Yes. Since sustainability entered the corporate lexicon in the 1980s, it has been often intertwined with spin, or public relations buzz marketing.
And yes, sustainability is increasingly embedded in corporate strategy. It can involve substantive management, customer and financial initiatives.
So it’s not black and white, this question of the legitimacy of sustainability.
“It depends, how is that for a firm answer?” says James Leemann, an EHS consultant and professor at Tulane University’s Center for Applied Environmental Public Health.
General Electric CEO Jeffrey Immelt uses sustainability as a “branding theme” to promote GE’s “progressive” enviro agenda, says Leemann. “So from GE’s perspective, sustainability is pure propaganda.”

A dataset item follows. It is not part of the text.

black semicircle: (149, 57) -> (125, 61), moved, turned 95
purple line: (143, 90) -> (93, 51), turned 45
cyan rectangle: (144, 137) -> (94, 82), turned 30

Other companies are “into sustainability” because their industry sector is pushing it, says Leemann. Think of the American Chemical Society’s “Responsible Care” project, in part launched to win back public trust after the Bhopal catastrophe. “Whether these companies agree with the sustainability push or not, they have no choice but to play the game. Call it survival,” says Leemann.
That’s the bottom line for a growing number of EHS professionals, particularly in large multinational energy and resource companies, chemical and petrochemical corporations and consumer products manufacturers and retailers. “To me, sustainability means the sustainability of our company,” says one. Indeed, the most basic definition of sustainability is to endure.

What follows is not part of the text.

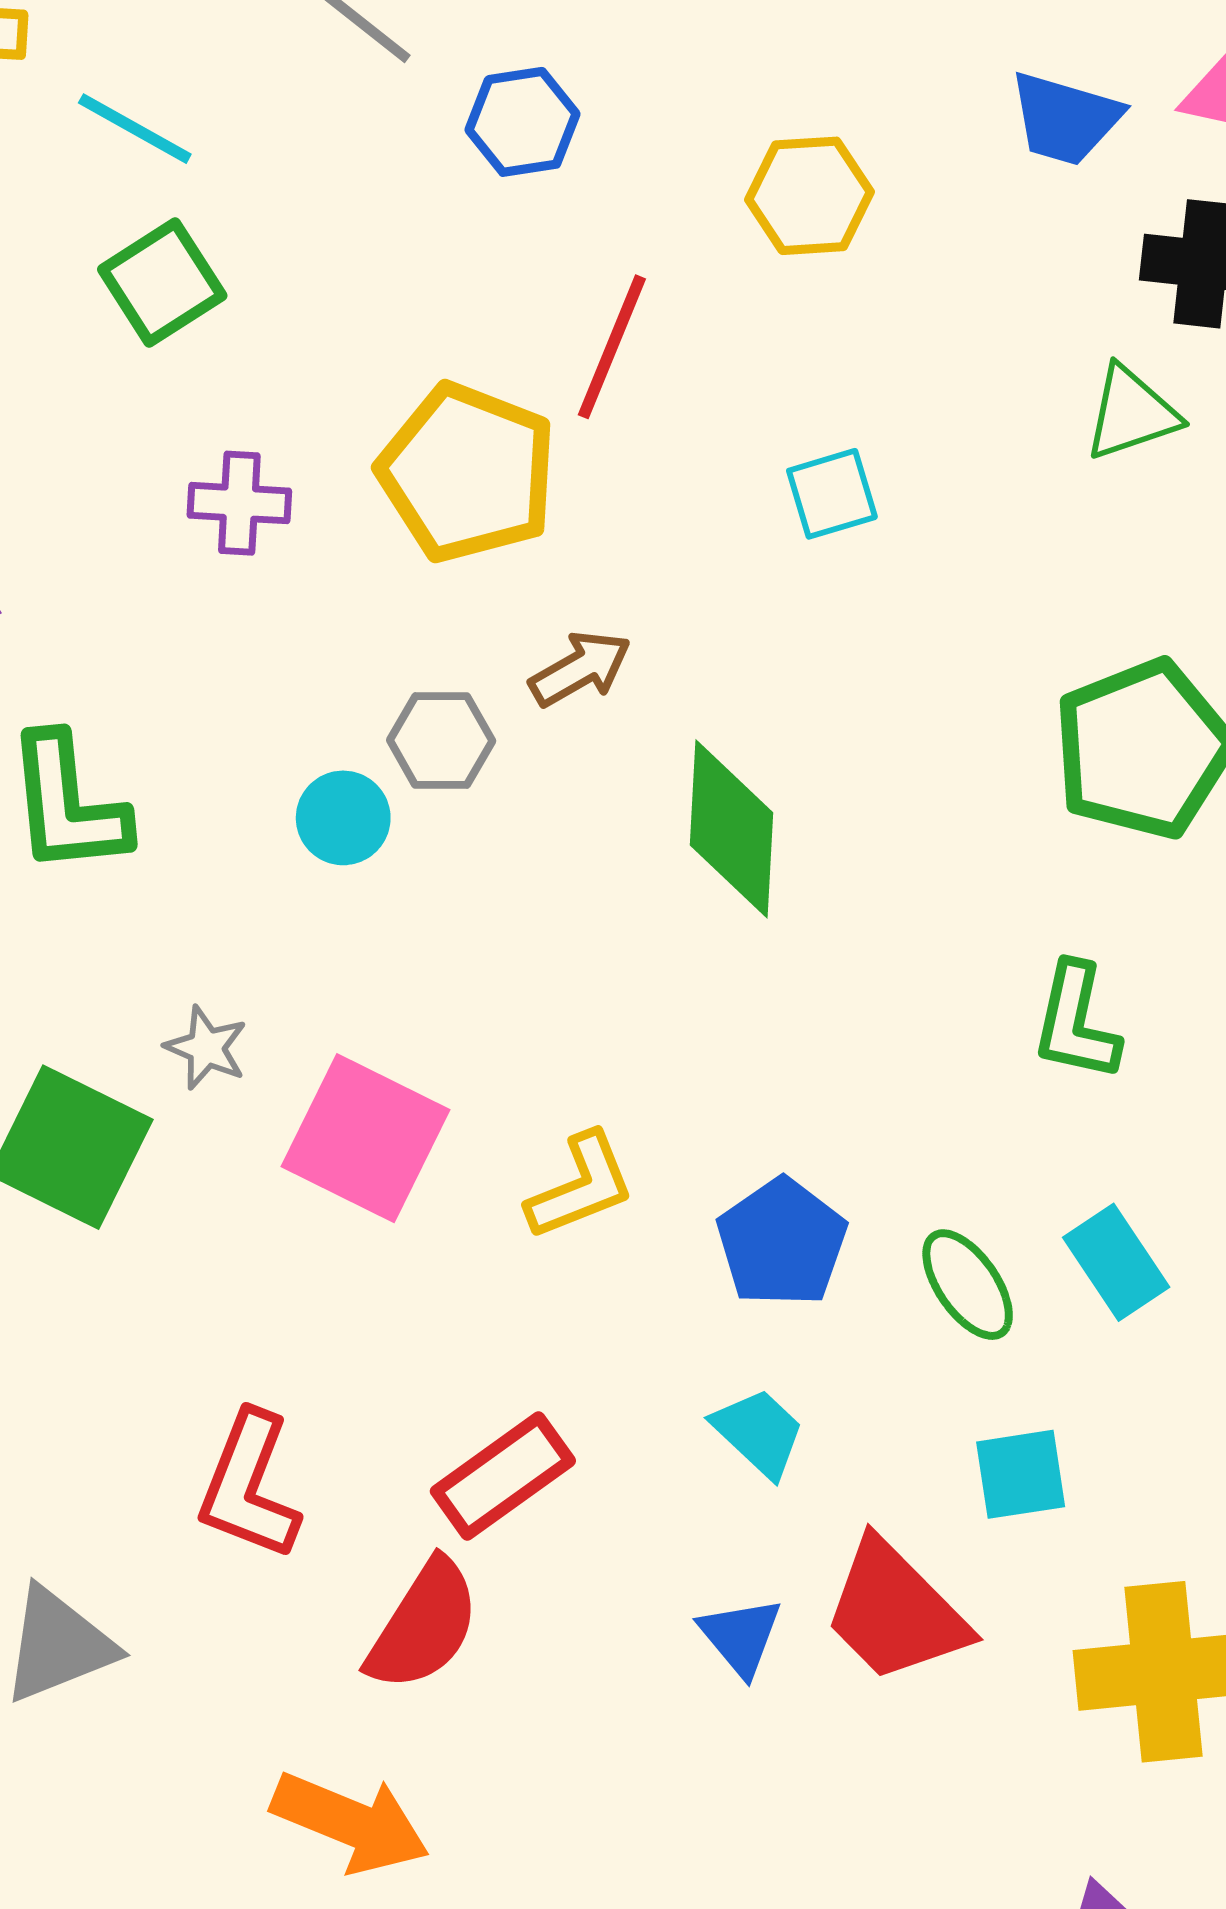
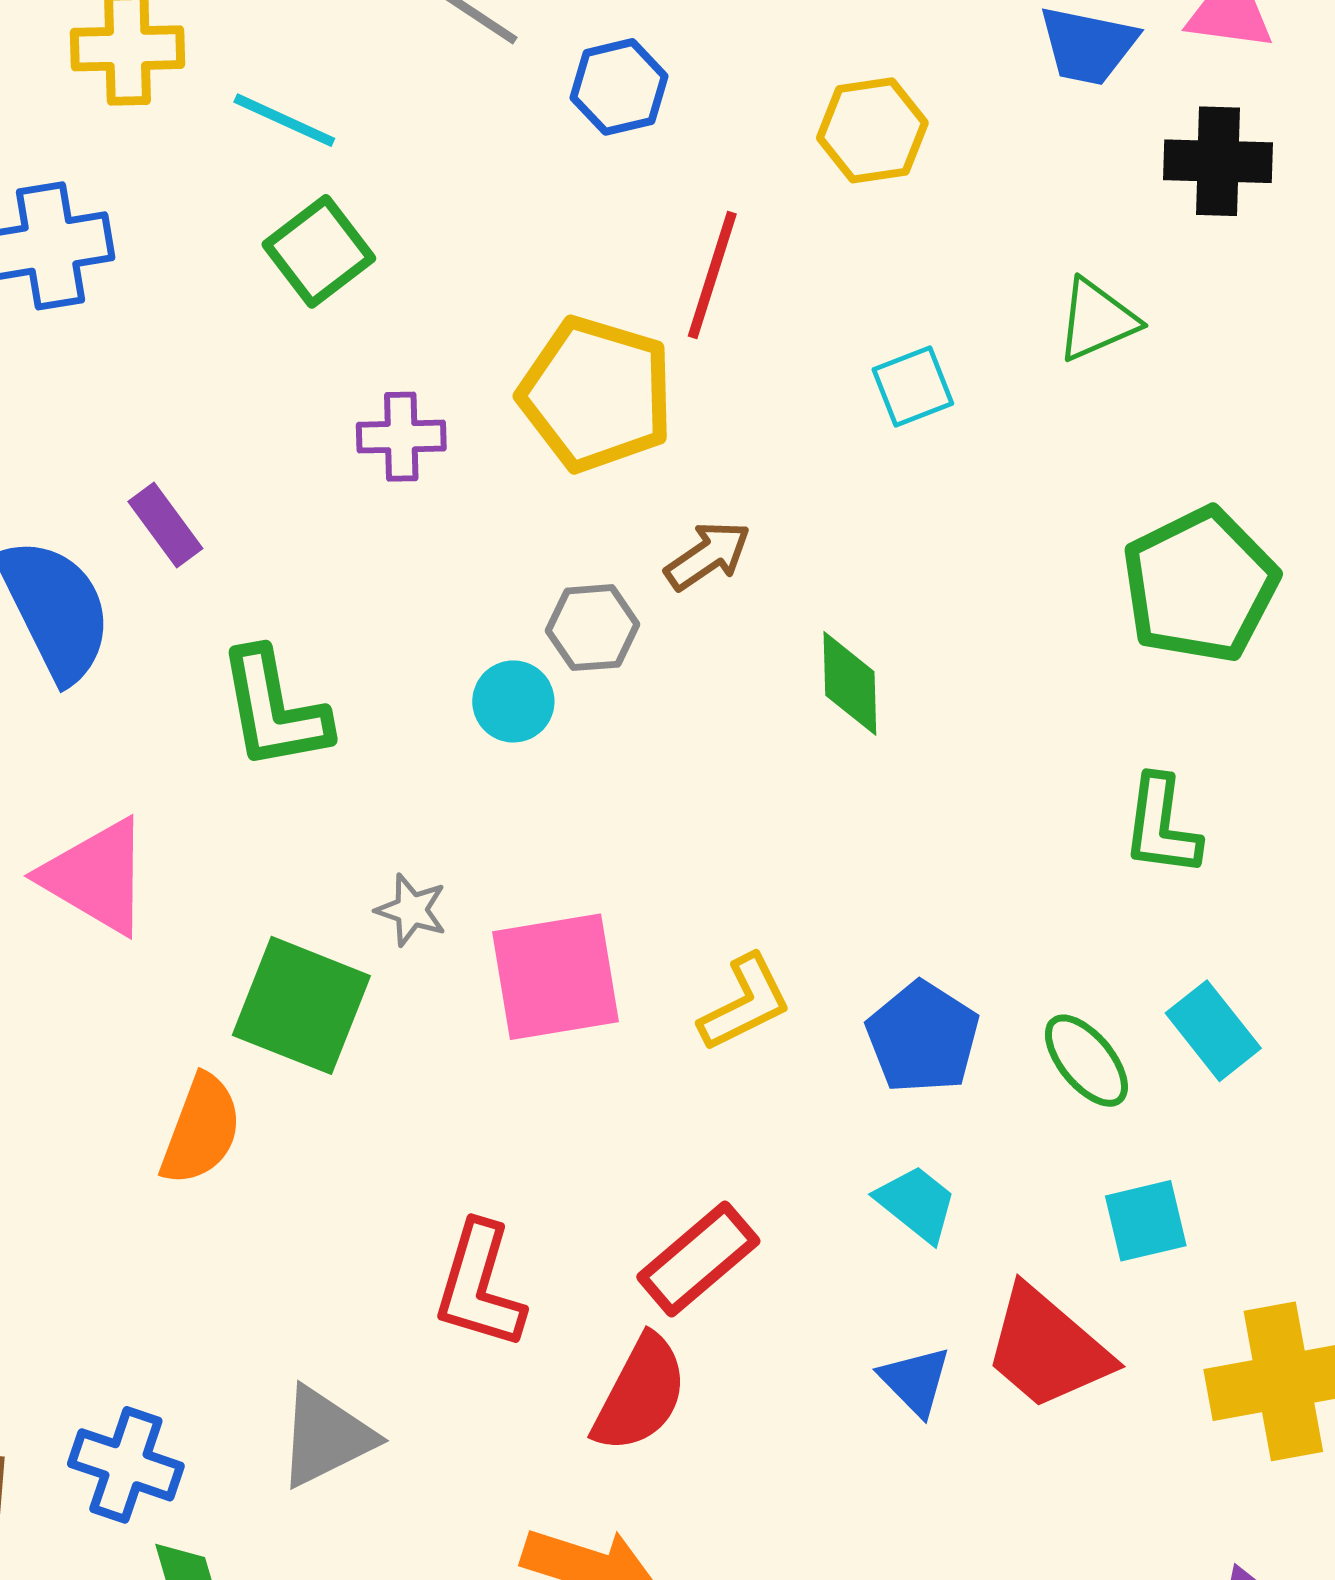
green triangle: (1131, 413) -> (1097, 320), moved
green diamond: (731, 829) -> (850, 683), size x0.7
pink square: (365, 1138) -> (555, 977), turned -31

Regarding survival, “Scientists and policymakers have begun to recognize that it would eventually be suicidal to allow a further undermining of the sustainability of ecological life support systems, locally and globally,” reports the International Society of Sustainability Professionals (ISSP).
No wonder, then, 93 percent of global CEOs surveyed believe sustainability issues are critical to their company’s future success, according to a recent presentation by Tom Cecich, vice president of the American Society of Safety Engineers’ Council on Professional Affairs.
Sustainability must be fully integrated into a company’s strategy and operations, assert 96 percent of global CEOs, up from 72 percent in 2007, according to Cecich.
And in a survey of ISHN readers conducted last September, 39 percent said their personal involvement in sustainability activities for their company will increase in 2011. The larger the company, a larger percentage of EHS pros face expanding sustainability responsibilities.
These can include so-called “hard skills”: green chemistry, planning and auditing, product stewardship, energy and waste management, sustainable food systems, watershed adaptive management, community economic development, sustainability science, business improvement, green building, international community development, and facilities management, according to the ISSP.